Sir Clive Sinclair, courageous inventor of the pocket calculator and home computer who has just died, is best remembered in the car business for one of his more spectacular failures, the Sinclair C5 pedal-electric tricycle. 

I was around when the C5 was launched in January 1985, and apart from the singular experience of actually driving the vehicle (which I tried half a dozen times and found rather appealing) I remember two outstanding things — the ineptness of the Sinclair C5’s launch, rapidly followed its ferocious dismissal by a succession of sneering BBC TV reporters, who queued up to criticise the C5’s funny looks, meagre performance and the fact that it lacked weather protection (inexplicably, Sinclair chose to launch in January). 

However, my most vivid recollection is the eye-level proximity of the massive wheel-nuts on red buses as I took my first test-drive through London, always enjoying the agility and mobility, always inches from disaster.

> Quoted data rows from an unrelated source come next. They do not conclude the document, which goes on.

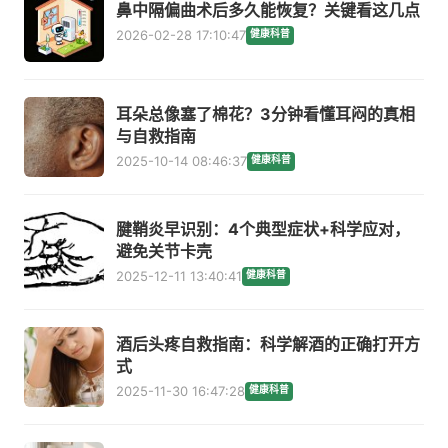
鼻中隔偏曲术后多久能恢复？关键看这几点
2026-02-28 17:10:47
健康科普
耳朵总像塞了棉花？3分钟看懂耳闷的真相
与自救指南
2025-10-14 08:46:37
健康科普
腱鞘炎早识别：4个典型症状+科学应对，
避免关节卡壳
2025-12-11 13:40:41
健康科普
酒后头疼自救指南：科学解酒的正确打开方
式
2025-11-30 16:47:28
健康科普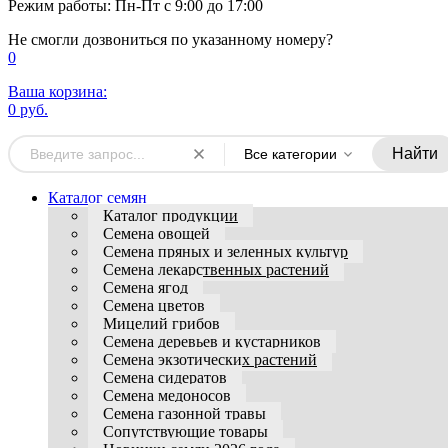
Режим работы: Пн-Пт с 9:00 до 17:00
Не смогли дозвониться по указанному номеру?
0
Ваша корзина:
0 руб.
Найти
Все категории
Каталог семян
Каталог продукции
Семена овощей
Семена пряных и зеленных культур
Семена лекарственных растений
Семена ягод
Семена цветов
Мицелий грибов
Семена деревьев и кустарников
Семена экзотических растений
Семена сидератов
Семена медоносов
Семена газонной травы
Сопутствующие товары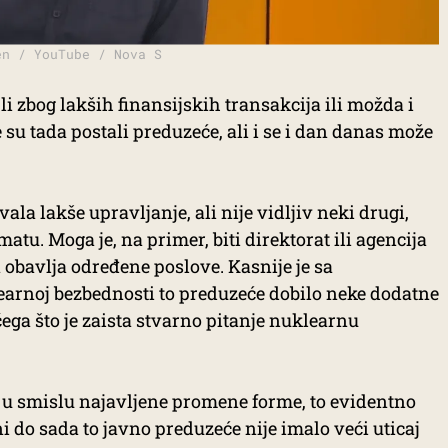
en / YouTube / Nova S
i zbog lakših finansijskih transakcija ili možda i
 su tada postali preduzeće, ali i se i dan danas može
a lakše upravljanje, ali nije vidljiv neki drugi,
matu. Moga je, na primer, biti direktorat ili agencija
 obavlja određene poslove. Kasnije je sa
arnoj bezbednosti to preduzeće dobilo neke dodatne
ečega što je zaista stvarno pitanje nuklearnu
 u smislu najavljene promene forme, to evidentno
ni do sada to javno preduzeće nije imalo veći uticaj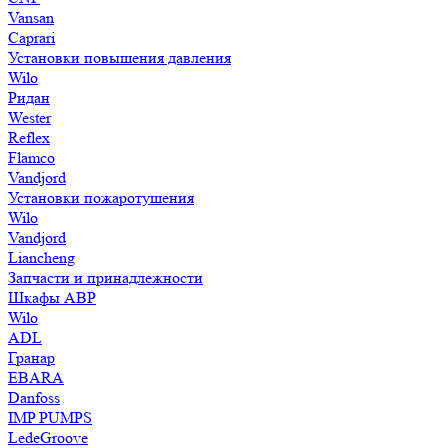
Vansan
Caprari
Установки повышения давления
Wilo
Ридан
Wester
Reflex
Flamco
Vandjord
Установки пожаротушения
Wilo
Vandjord
Liancheng
Запчасти и принадлежности
Шкафы АВР
Wilo
ADL
Гранар
EBARA
Danfoss
IMP PUMPS
LedeGroove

The actual concept of a part-electric recumbent single-seater made (and makes) a lot of sense. With the right kind of launch it might well have prospered in today’s world, so much more accepting of pedal-electric power and bicycle lanes for such vehicles’ use. But Sinclair’s people botched the launch. They promised us a car. They launched in winter. What popped out was disappointing and nowhere near as capable as the rumour-mill had suggested it would be. It was almost comically simple and small.

But believe it or not, the Sinclair C5 was fun to drive; Lotus was involved in its chassis design. It felt amazingly swift in dense traffic. The handlebars-under-the-thighs steering worked well, the vehicle felt agile and stable, the 15mph top speed seemed plenty (until you noticed now uncomfortably quickly following traffic caught you) and there was even a chip-driven indicator to warn you to start pedalling because the lead-acid battery was getting hot. 

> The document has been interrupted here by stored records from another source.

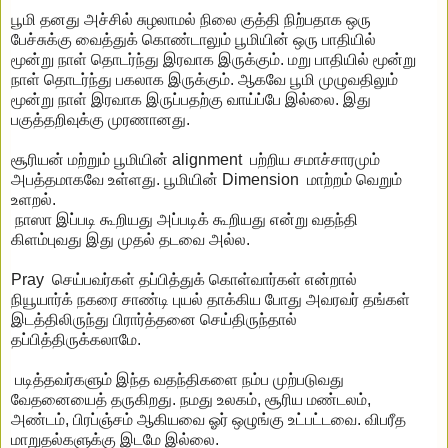
பூமி தனது அச்சில் சுழலாமல் நிலை குத்தி நிற்பதாக ஒரு
பேச்சுக்கு வைத்துக் கொண்டாலும் பூமியின் ஒரு பாதியில்
மூன்று நாள் தொடர்ந்து இரவாக இருக்கும். மறு பாதியில் மூன்று
நாள் தொடர்ந்து பகலாக இருக்கும். ஆகவே பூமி முழுவதிலும்
மூன்று நாள் இரவாக இருப்பதற்கு வாய்ப்பே இல்லை. இது
பகுத்தறிவுக்கு முரணானது.
சூரியன் மற்றும் பூமியின் alignment பற்றிய சமாச்சாரமும்
அபத்தமாகவே உள்ளது. பூமியின் Dimension மாற்றம் வெறும்
உளறல்.
நாஸா இப்படி கூறியது அப்படிக் கூறியது என்று வதந்தி
கிளம்புவது இது முதல் தடவை அல்ல.
Pray செய்பவர்கள் தப்பித்துக் கொள்வார்கள் என்றால்
நியூயார்க் நகரை சாண்டி புயல் தாக்கிய போது அவரவர் தங்கள்
இடத்திலிருந்து பிரார்த்தனை செய்திருந்தால்
தப்பித்திருக்கலாமே.
படித்தவர்களும் இந்த வதந்திகளை நம்ப முற்படுவது
வேதனையைத் தருகிறது. நமது உலகம், சூரிய மண்டலம்,
அண்டம், பிரப்ஞ்சம் ஆகியவை ஓர் ஒழுங்கு உட்பட்டவை. விபரீத
மாறுதல்களுக்கு இடமே இல்லை.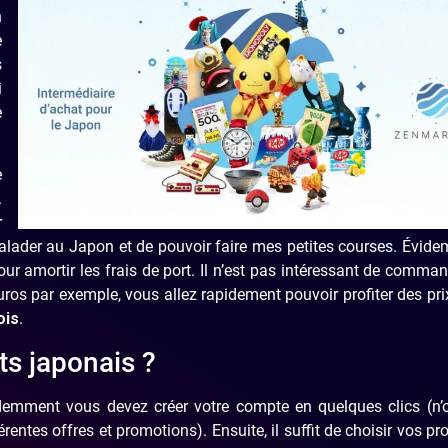
n
e
s
i
e
e
.
r
balader au Japon et de pouvoir faire mes petites courses. Évid
ur amortir les frais de port. Il n’est pas intéressant de comma
ros par exemple, vous allez rapidement pouvoir profiter des pri
ois
.
s japonais ?
idemment vous devez créer votre compte en quelques clics (n’
érentes offres et promotions). Ensuite, il suffit de choisir vos pro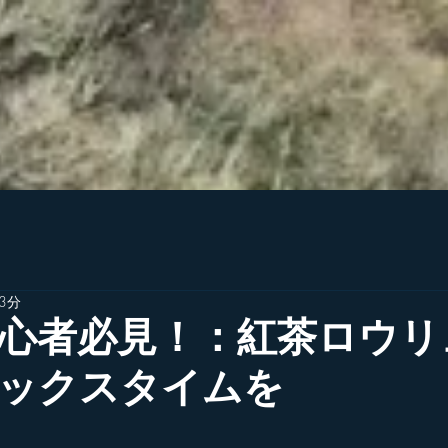
3分
心者必見！：紅茶ロウリ
ックスタイムを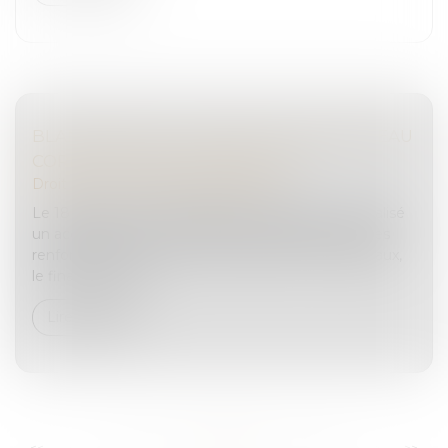
BLANCHIMENT : ACCORD SUR UN NOUVEAU
CORPUS RÉGLEMENTAIRE EN UE
Droit pénal
/
Droit pénal des affaires
Le 18 janvier 2024, les députés européens ont finalisé
un accord avec le Conseil sur de nouvelles mesures
renforçant la lutte contre le blanchiment de capitaux,
le financement d...
Lire la suite
...
...
<<
<
72
73
74
75
76
77
78
>
>>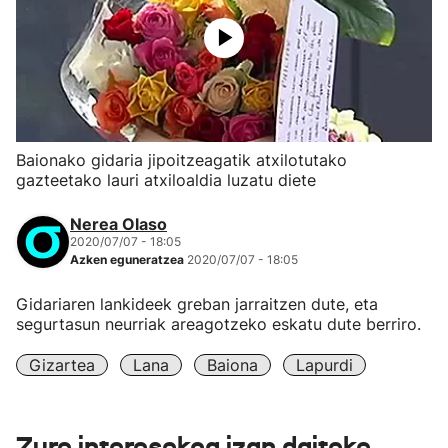
Baionako gidaria jipoitzeagatik atxilotutako
gazteetako lauri atxiloaldia luzatu diete
Nerea Olaso
2020/07/07 - 18:05
Azken eguneratzea
2020/07/07 - 18:05
Gidariaren lankideek greban jarraitzen dute, eta
segurtasun neurriak areagotzeko eskatu dute berriro.
Gizartea
Lana
Baiona
Lapurdi
Zure interesekoa izan daiteke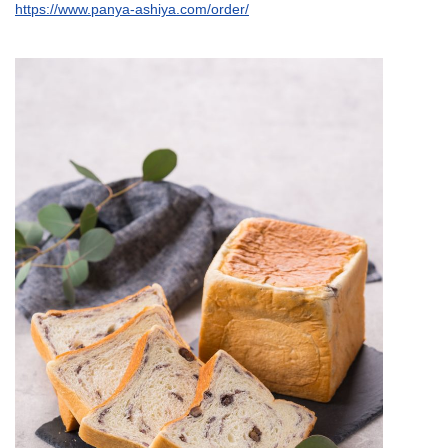
https://www.panya-ashiya.com/order/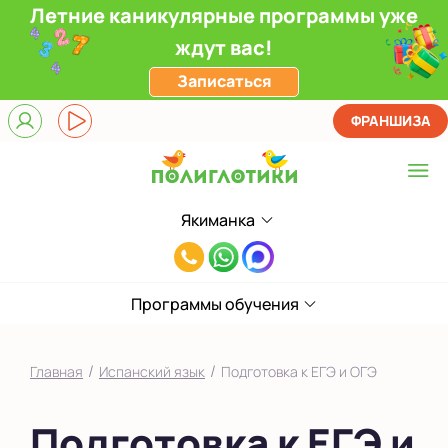
Летние каникулярные программы уже
ждут вас!
Записаться
ФРАНШИЗА
Якиманка
Выберите центр
8(495)985-
Верхние Лихоборы
65-
ЖК Прокшино
Программы обучения
78
Ломоносовский
/
/
Главная
Испанский язык
Подготовка к ЕГЭ и ОГЭ
Фили
Подготовка к ЕГЭ и
Якиманка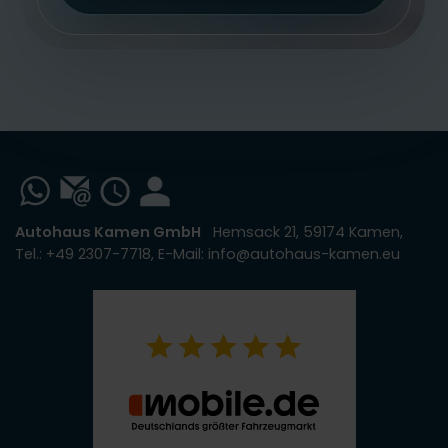
Autohaus Kamen GmbH
Hemsack 21, 59174 Kamen,
Tel.: +49 2307-7718, E-Mail: info@autohaus-kamen.eu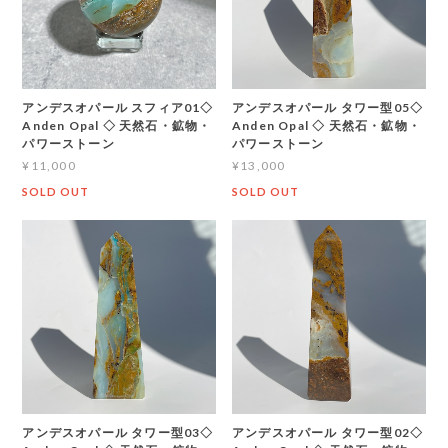
アンデスオパール スフィア01◇
アンデスオパール タワー型05◇
Anden Opal ◇ 天然石・鉱物・
Anden Opal ◇ 天然石・鉱物・
パワーストーン
パワーストーン
¥11,000
¥13,000
SOLD OUT
SOLD OUT
アンデスオパール タワー型03◇
アンデスオパール タワー型02◇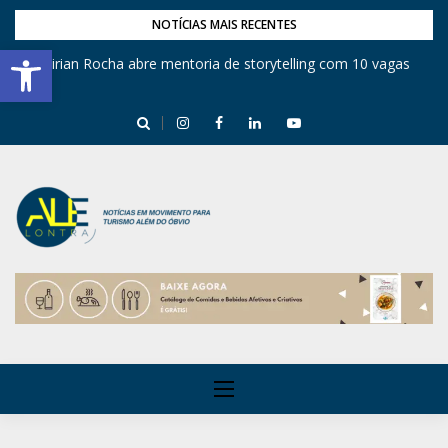
NOTÍCIAS MAIS RECENTES
Barra de Ferramentas Aberta
Mirian Rocha abre mentoria de storytelling com 10 vagas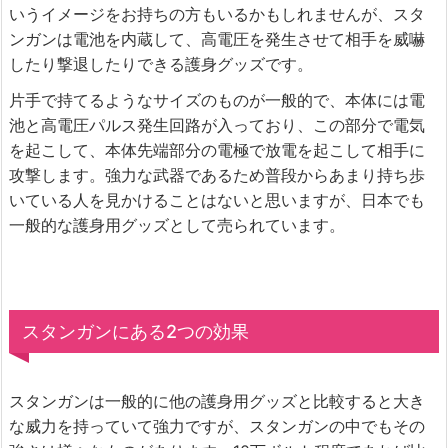
いうイメージをお持ちの方もいるかもしれませんが、スタ
ンガンは電池を内蔵して、高電圧を発生させて相手を威嚇
したり撃退したりできる護身グッズです。
片手で持てるようなサイズのものが一般的で、本体には電
池と高電圧パルス発生回路が入っており、この部分で電気
を起こして、本体先端部分の電極で放電を起こして相手に
攻撃します。強力な武器であるため普段からあまり持ち歩
いている人を見かけることはないと思いますが、日本でも
一般的な護身用グッズとして売られています。
スタンガンにある2つの効果
スタンガンは一般的に他の護身用グッズと比較すると大き
な威力を持っていて強力ですが、スタンガンの中でもその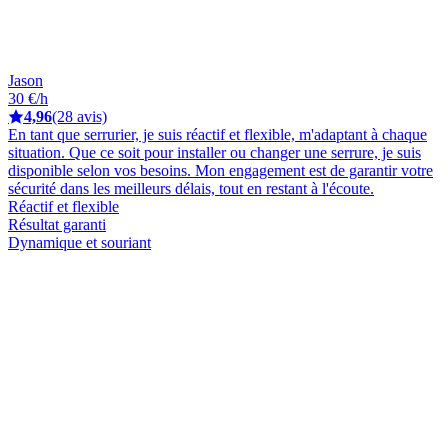
Jason
30 €/h
4,96
(28 avis)
En tant que serrurier, je suis réactif et flexible, m'adaptant à chaque
situation. Que ce soit pour installer ou changer une serrure, je suis
disponible selon vos besoins. Mon engagement est de garantir votre
sécurité dans les meilleurs délais, tout en restant à l'écoute.
Réactif et flexible
Résultat garanti
Dynamique et souriant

The range, billed at 20miles but only half-delivered, still seemed plenty. And the C5 was quite affordable, though you had to pay extra for a horn, turn indicators and a “visibility mast” so Sir Clive could keep the price under £399.

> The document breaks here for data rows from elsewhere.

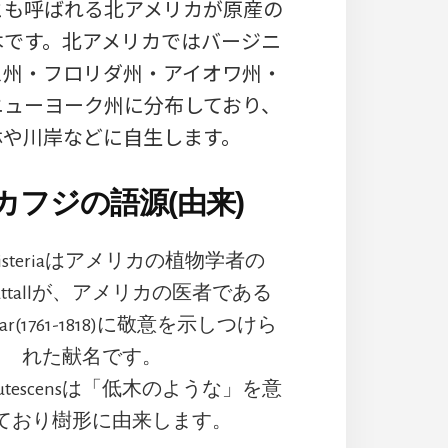
)」等とも呼ばれる北アメリカが原産の
本です。北アメリカではバージニ
ス州・フロリダ州・アイオワ州・
ニューヨーク州に分布しており、
林や川岸などに自生します。
カフジの語源(由来)
steriaはアメリカの植物学者の
 Nuttallが、アメリカの医者である
istar(1761-1818)に敬意を示しつけら
れた献名です。
utescensは「低木のような」を意
ており樹形に由来します。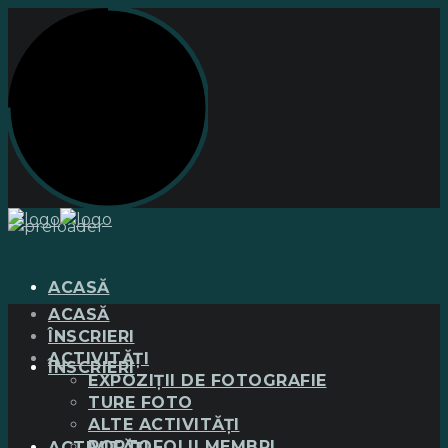
ACASĂ
ACASĂ
ÎNSCRIERI
ACTIVITĂȚI
ÎNSCRIERI
EXPOZIȚII DE FOTOGRAFIE
TURE FOTO
ALTE ACTIVITĂȚI
PORTOFOLII MEMBRI
ACTIVITĂȚI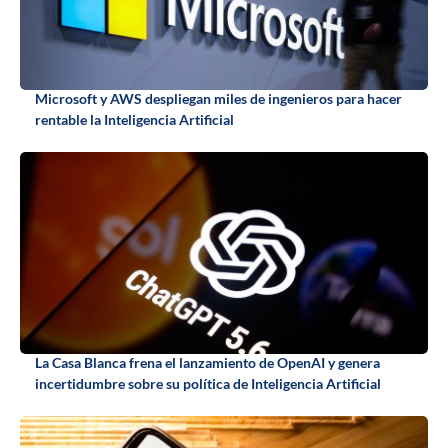
Microsoft y AWS despliegan miles de ingenieros para hacer
rentable la Inteligencia Artificial
La Casa Blanca frena el lanzamiento de OpenAI y genera
incertidumbre sobre su política de Inteligencia Artificial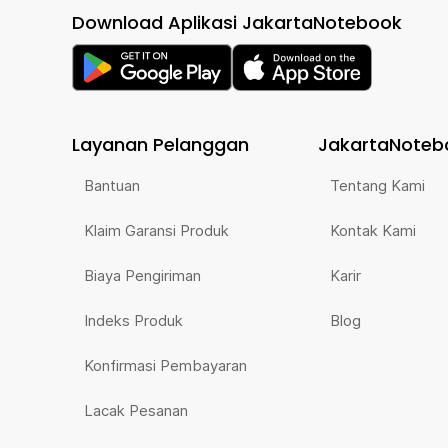
Download Aplikasi JakartaNotebook
Layanan Pelanggan
JakartaNoteb
Bantuan
Tentang Kami
Klaim Garansi Produk
Kontak Kami
Biaya Pengiriman
Karir
Indeks Produk
Blog
Konfirmasi Pembayaran
Lacak Pesanan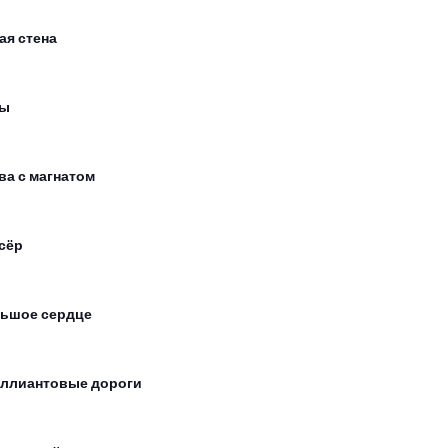
ая стена
сы
ва с магнатом
сёр
ьшое сердце
ллиантовые дороги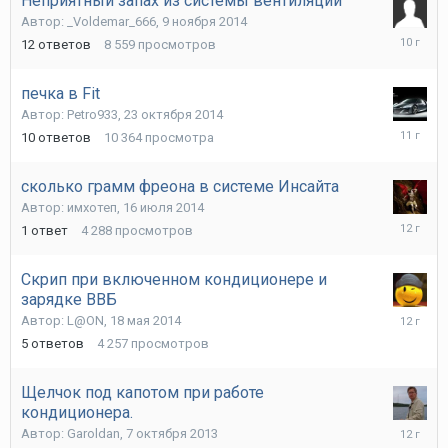
Неприятный запах из системы вентиляции
Автор:
_Voldemar_666
,
9 ноября 2014
22
12
ответов
8 559
просмотров
октября
2015
печка в Fit
Автор:
Petro933
,
23 октября 2014
24
10
ответов
10 364
просмотра
октября
2014
сколько грамм фреона в системе Инсайта
Автор:
имхотеп
,
16 июля 2014
16
1
ответ
4 288
просмотров
июля
2014
Скрип при включенном кондиционере и
зарядке ВВБ
22
Автор:
L@ON
,
18 мая 2014
мая
5
ответов
4 257
просмотров
2014
Щелчок под капотом при работе
кондиционера.
7
Автор:
Garoldan
,
7 октября 2013
октября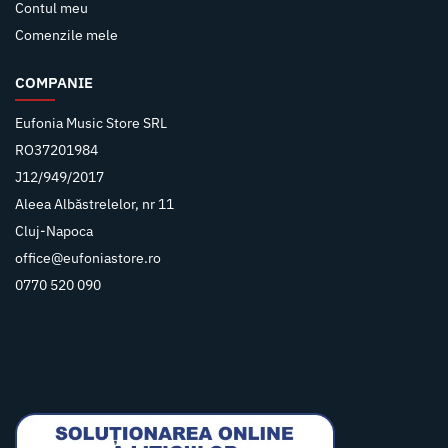
Contul meu
Comenzile mele
COMPANIE
Eufonia Music Store SRL
RO37201984
J12/949/2017
Aleea Albăstrelelor, nr 11
Cluj-Napoca
office@eufoniastore.ro
0770 520 090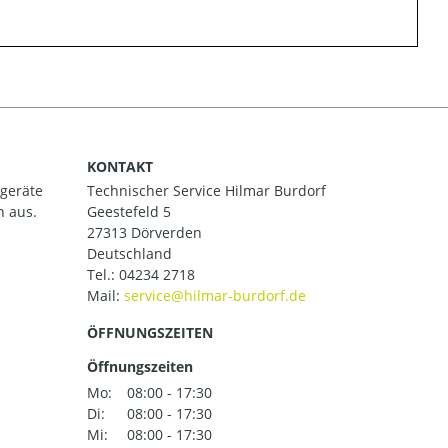
KONTAKT
ßgeräte
Technischer Service Hilmar Burdorf
h aus.
Geestefeld 5
27313 Dörverden
Deutschland
Tel.:
04234 2718
Mail:
ÖFFNUNGSZEITEN
Öffnungszeiten
Mo:
08:00 - 17:30
Di:
08:00 - 17:30
Mi:
08:00 - 17:30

The biggest problem, something that scuppers many a promising product, was that people simply couldn’t see themselves using it, however bold, affordable and innovative. It looked instantly dangerous and, worse, deeply uncool. Potential users saw only potential accidents and the derision of others. Having started in January, C5 production ceased in August. Only 14,000 C5s were made, and more than half were unsold by the end of production. Now a pristine example can fetch £5000. Funny how the world turns.